#### WHAT NEEDS TO BE DONE
Look through the listing below and give the number of lines in which "click" occurs, nothing more.

*** Opening of SUPPLIED MATERIAL ***

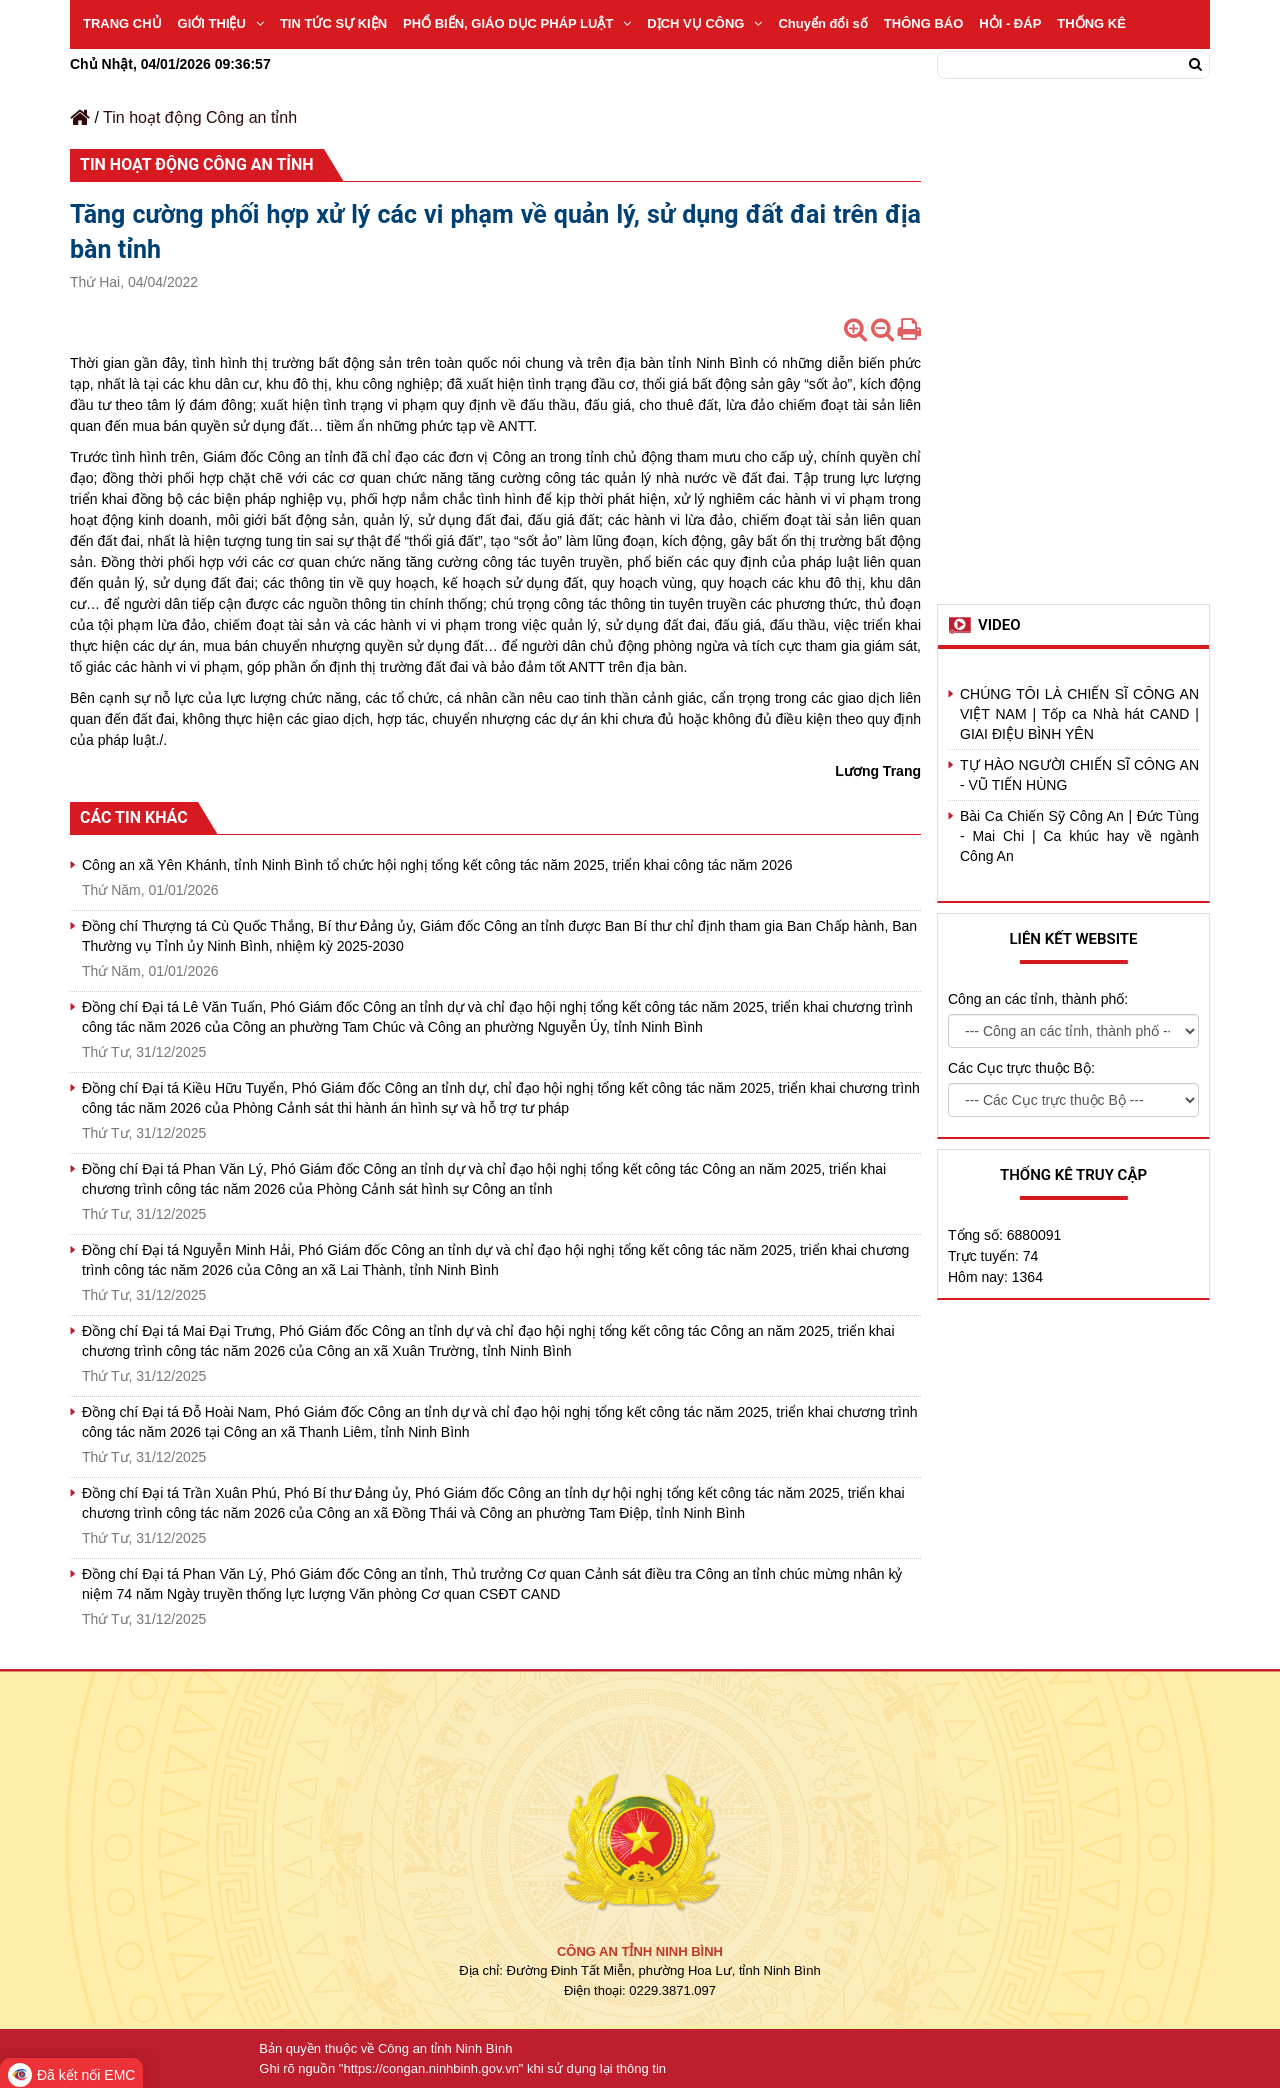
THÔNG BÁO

*** Close of SUPPLIED MATERIAL ***
*** Opening of SUPPLIED MATERIAL ***

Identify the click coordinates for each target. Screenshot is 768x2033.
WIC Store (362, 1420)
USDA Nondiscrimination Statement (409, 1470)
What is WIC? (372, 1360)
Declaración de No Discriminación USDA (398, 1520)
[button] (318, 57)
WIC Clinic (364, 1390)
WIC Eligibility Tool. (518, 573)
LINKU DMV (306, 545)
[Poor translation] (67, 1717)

*** Close of SUPPLIED MATERIAL ***
*** Opening of SUPPLIED MATERIAL ***

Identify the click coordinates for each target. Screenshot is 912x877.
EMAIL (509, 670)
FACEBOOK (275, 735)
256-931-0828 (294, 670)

*** Close of SUPPLIED MATERIAL ***

#### TASK ANSWER
2